When a US embassy employee in East Asia clicked on an e-mail attachment in May, 2006, she inadvertently unleashed the largest cyberattack ever launched against the State Department. The breach permitted China-based attackers to insert malicious computer code into the department’s networks throughout the region.
A cyber-threat response team leapt into action and toiled 24/7 for 2 weeks to isolate the code and develop a patch that officials claim prevented a gargantuan breach.
Unfortunately, State is better equipped to handle cyberattacks than other parts of the federal government.
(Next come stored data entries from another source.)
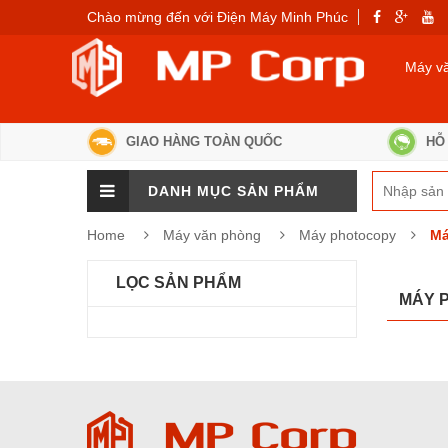
Chào mừng đến với Điện Máy Minh Phúc
Máy v
GIAO HÀNG TOÀN QUỐC
HỖ 
DANH MỤC SẢN PHẨM
Home
Máy văn phòng
Máy photocopy
Má
LỌC SẢN PHẨM
MÁY 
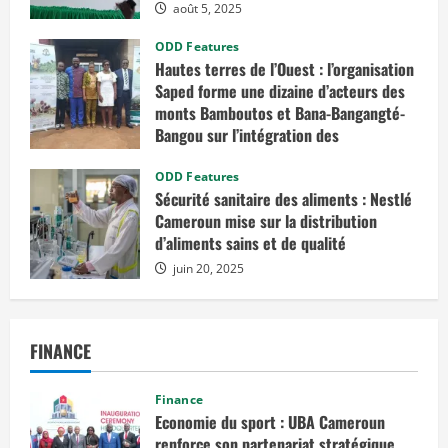
août 5, 2025
ODD Features
Hautes terres de l’Ouest : l’organisation
Saped forme une dizaine d’acteurs des
monts Bamboutos et Bana-Bangangté-
Bangou sur l’intégration des
considérations de genre dans les
projets de développement
ODD Features
Sécurité sanitaire des aliments : Nestlé
juillet 23, 2025
Cameroun mise sur la distribution
d’aliments sains et de qualité
juin 20, 2025
FINANCE
Finance
Economie du sport : UBA Cameroun
renforce son partenariat stratégique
And 2 months later, the Bureau of Industry and Security, a part of the Commerce Department that oversees exports of technology that has both commercial and military uses, was attacked in similar fashion.
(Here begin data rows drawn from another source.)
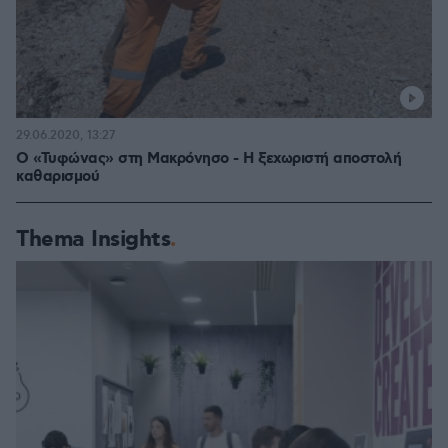
29.06.2020, 13:27
Ο «Τυφώνας» στη Μακρόνησο - Η ξεχωριστή αποστολή
καθαρισμού
Thema Insights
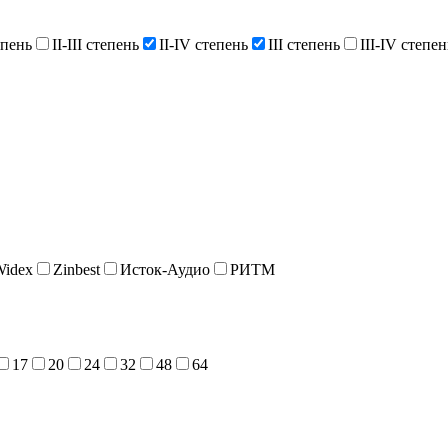
епень
II-III степень
II-IV степень
III степень
III-IV степен
Widex
Zinbest
Исток-Аудио
РИТМ
17
20
24
32
48
64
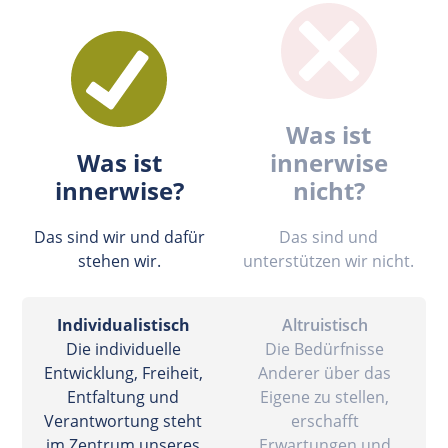
Was ist
Was ist
innerwise
innerwise?
nicht?
Das sind wir und dafür
Das sind und
stehen wir.
unterstützen wir nicht.
Individualistisch
Altruistisch
Die individuelle
Die Bedürfnisse
Entwicklung, Freiheit,
Anderer über das
Entfaltung und
Eigene zu stellen,
Verantwortung steht
erschafft
im Zentrum unseres
Erwartungen und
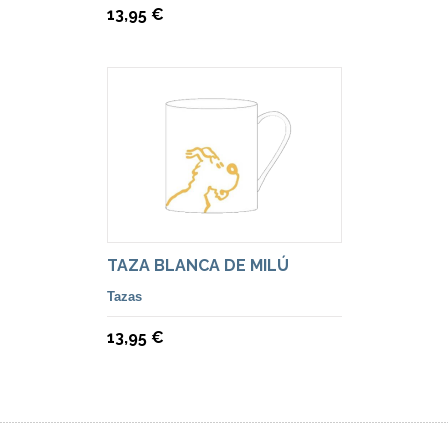
13,95 €
TAZA BLANCA DE MILÚ
Tazas
13,95 €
The attack was not recognized for days and Commerce was never able to determine when the initial intrusion took place (Commerce claims there is no evidence data was compromised as a result).
Commerce and other parts of government are trying to improve their performance in this regard, but their efforts are often stymied by a marked shortage of skilled computer-security workers, from front-line technicians to so called Security Generals.
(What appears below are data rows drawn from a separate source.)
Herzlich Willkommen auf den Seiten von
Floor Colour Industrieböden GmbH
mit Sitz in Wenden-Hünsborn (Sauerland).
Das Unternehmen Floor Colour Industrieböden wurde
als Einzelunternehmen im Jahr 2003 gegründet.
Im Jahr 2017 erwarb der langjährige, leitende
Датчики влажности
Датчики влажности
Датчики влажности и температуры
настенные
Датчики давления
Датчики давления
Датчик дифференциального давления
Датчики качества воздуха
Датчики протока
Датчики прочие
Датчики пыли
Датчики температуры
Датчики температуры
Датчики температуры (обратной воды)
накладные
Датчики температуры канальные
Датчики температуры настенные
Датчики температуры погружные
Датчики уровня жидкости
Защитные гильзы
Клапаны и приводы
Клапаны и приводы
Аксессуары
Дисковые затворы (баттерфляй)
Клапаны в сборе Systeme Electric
Meanwhile, according to the Government Accountability Office, the number of probes, scans and attacks reported to the Homeland Security Department’s Computer Emergency Readiness Team more than tripled between 2006 and 2008, from 5,500 to 16,840.
The manpower shortage is impacting Pentagon efforts to staff-up a new Cyber Command and Homeland Security’s plans to increase it’s cyber-staff by 1,000 people over in the next 3 years.
The intense demand has sparked bidding wars among agencies and contractors for a small pool of special talent: skilled technicians with security clearances. Some young people with 3 years’ experience and a clearance are commanding salaries over $100,000.
Philip Reitinger, deputy undersecretary of Homeland Security’s National Protection and Programs Directorate, conceded he couldn’t match private sector pay scales. “But in government,” he told the Washington Post, “one can have a bigger ability to effect change at an earlier place in your career than anywhere else.” he said.
Besides, Reitinger added, “your country needs you.”